|
News Archive 2003 A-Plant's Foes
Challenge U.S. on Safety Plan
LYDIA POLGREEN
The New York Times
November 7, 2003
WHITE PLAINS, Nov. 6 — Opponents of the Indian Point
nuclear power plant filed an administrative appeal on Thursday
seeking to overturn federal approval of plans to protect residents
near the plant's two reactors in case of an emergency.
The appeal, which was filed by Assemblyman Richard L. Brodsky
and was signed by nearly 50 local, state and federal officials,
is the final step before opponents can file a lawsuit against
the Federal Emergency Management Agency, which approved the
hotly disputed plan in the summer. Opponents claim the plan
will not adequately protect residents from a radiation release
or other catastrophe at Indian Point.
The appeal comes as opponents of the plant reassess their
efforts to shut down the twin reactors, which sit on the Hudson
River about 35 miles north of Midtown Manhattan in Westchester
County.
"We are redrawing the battle on a bunch of fronts,"
Mr.
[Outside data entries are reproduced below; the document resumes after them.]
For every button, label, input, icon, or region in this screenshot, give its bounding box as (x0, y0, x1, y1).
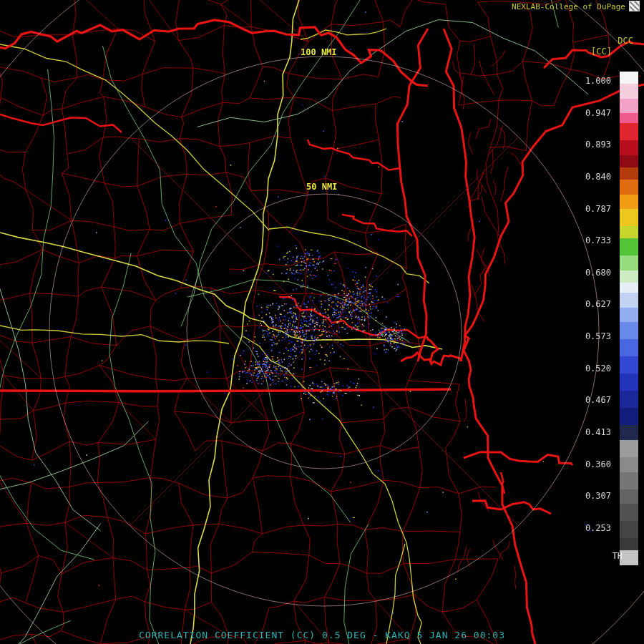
range-ring-label-100: 100 NMI (301, 47, 337, 57)
colorbar-segment (620, 255, 638, 270)
colorbar-tick-label: 0.787 (585, 204, 611, 214)
colorbar-threshold-label: TH (613, 551, 623, 561)
colorbar-segment (620, 457, 638, 472)
colorbar-segment (620, 226, 638, 238)
colorbar-tick-label: 0.573 (585, 331, 611, 341)
colorbar-segment (620, 504, 638, 521)
colorbar-tick-label: 0.627 (585, 299, 611, 309)
colorbar-segment (620, 180, 638, 195)
colorbar-segment (620, 140, 638, 155)
colorbar-segment (620, 283, 638, 293)
colorbar-segment (620, 472, 638, 489)
cod-logo-icon (630, 1, 639, 11)
colorbar-segment (620, 339, 638, 356)
colorbar-units: [CC] (591, 47, 612, 57)
colorbar-tick-label: 0.733 (585, 235, 611, 245)
colorbar-tick-label: 0.413 (585, 427, 611, 437)
attribution-text: NEXLAB-College of DuPage (512, 2, 625, 11)
colorbar-segment (620, 489, 638, 504)
colorbar-segment (620, 440, 638, 457)
colorbar-tick-label: 0.307 (585, 491, 611, 501)
colorbar-title: DCC (618, 36, 633, 46)
radar-viewer: NEXLAB-College of DuPage DCC [CC] 1.0000… (0, 0, 644, 644)
colorbar-segment (620, 113, 638, 123)
colorbar (620, 72, 638, 565)
colorbar-segment (620, 99, 638, 114)
colorbar-tick-label: 0.840 (585, 172, 611, 182)
colorbar-segment (620, 72, 638, 84)
colorbar-tick-label: 0.520 (585, 364, 611, 374)
colorbar-segment (620, 123, 638, 140)
colorbar-segment (620, 293, 638, 308)
colorbar-tick-label: 0.947 (585, 108, 611, 118)
colorbar-tick-label: 0.680 (585, 268, 611, 278)
colorbar-segment (620, 374, 638, 391)
colorbar-segment (620, 209, 638, 226)
colorbar-tick-label: 0.467 (585, 395, 611, 405)
colorbar-segment (620, 270, 638, 283)
colorbar-tick-label: 1.000 (585, 76, 611, 86)
colorbar-segment (620, 155, 638, 167)
colorbar-segment (620, 408, 638, 425)
radar-map-canvas (0, 0, 644, 644)
colorbar-tick-label: 0.893 (585, 140, 611, 150)
colorbar-segment (620, 238, 638, 255)
colorbar-segment (620, 308, 638, 323)
product-caption: CORRELATION COEFFICIENT (CC) 0.5 DEG - K… (0, 630, 644, 640)
colorbar-segment (620, 167, 638, 180)
colorbar-segment (620, 391, 638, 408)
colorbar-segment (620, 356, 638, 374)
colorbar-segment (620, 84, 638, 99)
colorbar-segment (620, 195, 638, 210)
range-ring-label-50: 50 NMI (306, 182, 337, 192)
colorbar-segment (620, 521, 638, 538)
colorbar-segment (620, 538, 638, 550)
colorbar-segment (620, 425, 638, 440)
colorbar-tick-label: 0.253 (585, 523, 611, 533)
colorbar-segment (620, 322, 638, 339)
colorbar-tick-label: 0.360 (585, 459, 611, 469)
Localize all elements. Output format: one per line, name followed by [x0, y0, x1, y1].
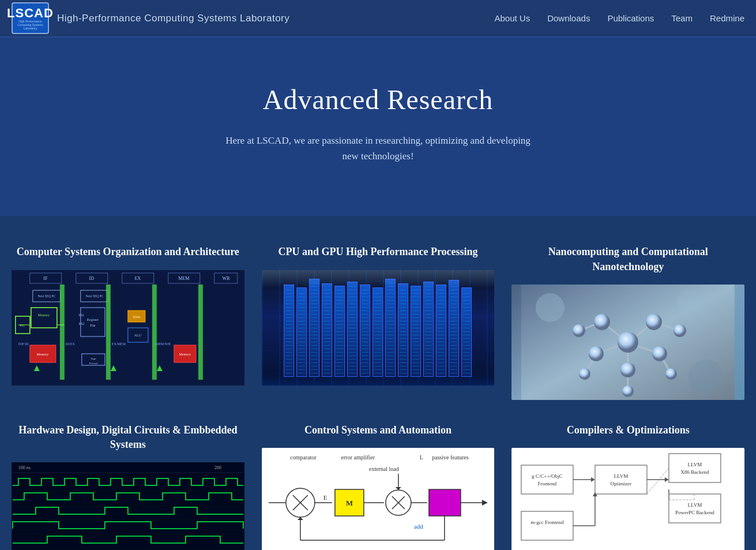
svg-point-69	[674, 324, 686, 337]
card-cpu-gpu: CPU and GPU High Performance Processing	[262, 245, 495, 399]
card-cpu-gpu-image	[262, 270, 495, 386]
svg-text:Extend: Extend	[89, 362, 98, 365]
svg-text:M: M	[345, 499, 352, 507]
svg-point-70	[573, 324, 585, 337]
card-control: Control Systems and Automation comparato…	[262, 423, 495, 550]
card-compilers-title: Compilers & Optimizations	[567, 423, 690, 437]
nav-redmine[interactable]: Redmine	[710, 13, 744, 23]
card-control-title: Control Systems and Automation	[304, 423, 452, 437]
svg-point-72	[579, 368, 590, 380]
card-compilers-image: g C/C++/ObjC Frontend LLVM Optimizer LLV…	[511, 448, 744, 550]
nav-links: About Us Downloads Publications Team Red…	[494, 13, 744, 23]
site-title: High-Performance Computing Systems Labor…	[57, 13, 289, 24]
svg-text:comparator: comparator	[290, 454, 317, 461]
svg-text:DIF/ID: DIF/ID	[18, 342, 29, 346]
svg-text:external load: external load	[369, 466, 399, 472]
svg-point-68	[620, 362, 635, 377]
card-nano: Nanocomputing and Computational Nanotech…	[511, 245, 744, 399]
research-section: Computer Systems Organization and Archit…	[0, 216, 756, 550]
svg-rect-122	[518, 448, 738, 550]
svg-point-71	[665, 368, 677, 380]
svg-point-75	[689, 360, 723, 394]
svg-text:ID: ID	[89, 276, 95, 281]
svg-point-74	[536, 293, 565, 322]
hero-section: Advanced Research Here at LSCAD, we are …	[0, 38, 756, 216]
card-compilers: Compilers & Optimizations g C/C++/ObjC F…	[511, 423, 744, 550]
logo-main-text: LSCAD	[7, 7, 54, 20]
logo-box: LSCAD High Performance Computing Systems…	[12, 2, 49, 34]
svg-text:Frontend: Frontend	[538, 481, 557, 487]
svg-text:ALU: ALU	[134, 334, 142, 337]
svg-text:WB: WB	[222, 276, 230, 281]
svg-text:File: File	[90, 324, 96, 327]
svg-text:Register: Register	[87, 318, 99, 321]
svg-text:PC: PC	[20, 323, 25, 328]
svg-text:LLVM: LLVM	[688, 462, 702, 467]
svg-text:Memory: Memory	[179, 353, 191, 356]
card-architecture-title: Computer Systems Organization and Archit…	[17, 245, 239, 259]
svg-point-76	[677, 290, 700, 313]
svg-rect-41	[152, 285, 157, 380]
svg-text:L: L	[419, 454, 423, 461]
svg-point-66	[652, 346, 667, 361]
svg-point-64	[646, 314, 662, 330]
svg-text:100 ns: 100 ns	[18, 465, 31, 470]
nav-team[interactable]: Team	[671, 13, 693, 23]
card-architecture-image: IF ID EX MEM WB PC	[12, 270, 245, 386]
card-hardware-image: 100 ns 200	[12, 462, 245, 550]
logo-container: LSCAD High Performance Computing Systems…	[12, 2, 289, 34]
svg-text:E: E	[323, 494, 327, 501]
svg-text:Next SEQ PC: Next SEQ PC	[86, 294, 104, 298]
svg-text:g C/C++/ObjC: g C/C++/ObjC	[532, 473, 562, 479]
svg-text:Optimizer: Optimizer	[611, 481, 632, 487]
card-nano-image	[511, 285, 744, 400]
svg-text:Memory: Memory	[37, 313, 50, 317]
nav-about[interactable]: About Us	[494, 13, 530, 23]
svg-rect-112	[428, 489, 460, 516]
hero-description: Here at LSCAD, we are passionate in rese…	[223, 133, 534, 164]
hero-heading: Advanced Research	[12, 84, 744, 115]
svg-rect-42	[198, 285, 203, 380]
svg-text:error amplifier: error amplifier	[341, 454, 375, 461]
svg-text:MEM: MEM	[178, 276, 189, 281]
svg-text:200: 200	[215, 465, 221, 470]
svg-text:EX: EX	[134, 276, 141, 281]
svg-text:Next SEQ PC: Next SEQ PC	[38, 294, 56, 298]
svg-point-67	[589, 346, 604, 361]
card-hardware: Hardware Design, Digital Circuits & Embb…	[12, 423, 245, 550]
svg-text:RS1: RS1	[79, 313, 85, 317]
svg-point-65	[594, 314, 610, 330]
svg-text:ID/EX: ID/EX	[66, 342, 76, 346]
svg-text:RS2: RS2	[79, 322, 85, 325]
svg-text:Zero: Zero	[133, 315, 141, 319]
nav-publications[interactable]: Publications	[607, 13, 654, 23]
svg-rect-40	[106, 285, 111, 380]
research-grid: Computer Systems Organization and Archit…	[12, 245, 744, 550]
navbar: LSCAD High Performance Computing Systems…	[0, 0, 756, 38]
svg-point-63	[618, 332, 638, 353]
logo-sub-text: High Performance Computing Systems Labor…	[14, 20, 46, 30]
svg-text:PowerPC Backend: PowerPC Backend	[675, 510, 714, 515]
svg-text:m-gcc Frontend: m-gcc Frontend	[531, 519, 565, 525]
card-control-image: comparator error amplifier L passive fea…	[262, 448, 495, 550]
svg-text:MEM/WB: MEM/WB	[156, 342, 171, 346]
server-racks	[284, 279, 472, 377]
svg-text:LLVM: LLVM	[688, 502, 702, 508]
card-hardware-title: Hardware Design, Digital Circuits & Embb…	[12, 423, 245, 452]
svg-text:Sign: Sign	[91, 357, 96, 360]
card-architecture: Computer Systems Organization and Archit…	[12, 245, 245, 399]
svg-text:EX/MEM: EX/MEM	[112, 342, 126, 346]
svg-rect-39	[60, 285, 65, 380]
card-nano-title: Nanocomputing and Computational Nanotech…	[511, 245, 744, 274]
card-cpu-gpu-title: CPU and GPU High Performance Processing	[278, 245, 477, 259]
svg-text:X86 Backend: X86 Backend	[681, 469, 710, 475]
svg-text:LLVM: LLVM	[614, 473, 629, 479]
svg-text:Memory: Memory	[36, 353, 48, 356]
svg-text:add: add	[413, 523, 423, 530]
svg-text:IF: IF	[43, 276, 48, 281]
nav-downloads[interactable]: Downloads	[547, 13, 590, 23]
svg-text:passive features: passive features	[432, 454, 469, 461]
svg-point-73	[622, 386, 634, 397]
Brodsky said. "We have won the battle for public
opinion, won the support of the county and state governments
and now we are up against a faceless federal bureaucracy."
Many local officials and environmental groups argued that
the emergency plan would not adequately protect residents,
but the emergency management agency approved the plan, and
the Nuclear Regulatory Commission swiftly concurred.
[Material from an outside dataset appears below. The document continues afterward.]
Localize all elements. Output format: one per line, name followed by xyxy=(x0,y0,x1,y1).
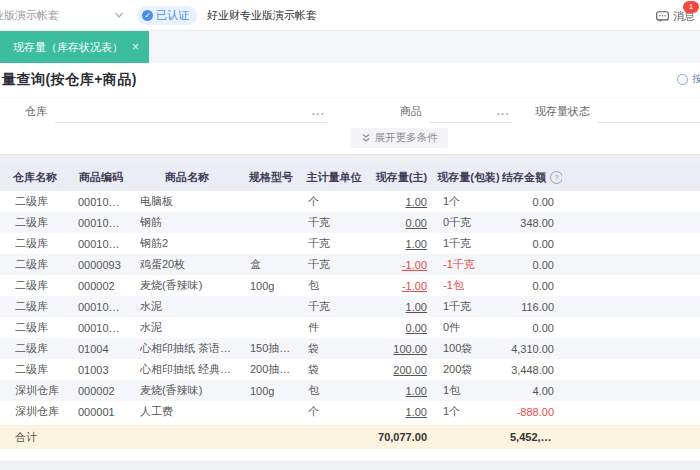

A spokesman for Indian Point said yesterday that the questions
raised by opponents of the plant about the emergency plan
had been addressed.
"This is just another tired effort to keep the ball
alive," said Jim Steets, a spokesman for Entergy, the
company that owns the plant. "Really, what they ought
to be doing is ensuring themselves of a reliable electrical
supply instead of trying to remove electrical supply."
Alex Matthiessen, executive director of the environmental
group Riverkeeper, said the strategy was to press on every
front and to identify problems with the plant in an effort
to kill it with a thousand cuts.
"Every time Indian Point gets targeted or highlighted
as a nuclear power plant with problems, it adds more to a
case we have already built," Mr. Matthiessen said, "which
is that this plant is a dangerous facility and it is only
a matter of time before something terrible happens."
Senator Hillary Rodham Clinton and other Congressional representatives
have called for hearings into the process the emergency management
agency and the regulatory commission used in approving the
plan, and Representative Eliot L. Engel, who represents a
district near Indian Point, sponsored legislation passed by
the House this week to require the Coast Guard to assess the
plant's vulnerability to a water attack.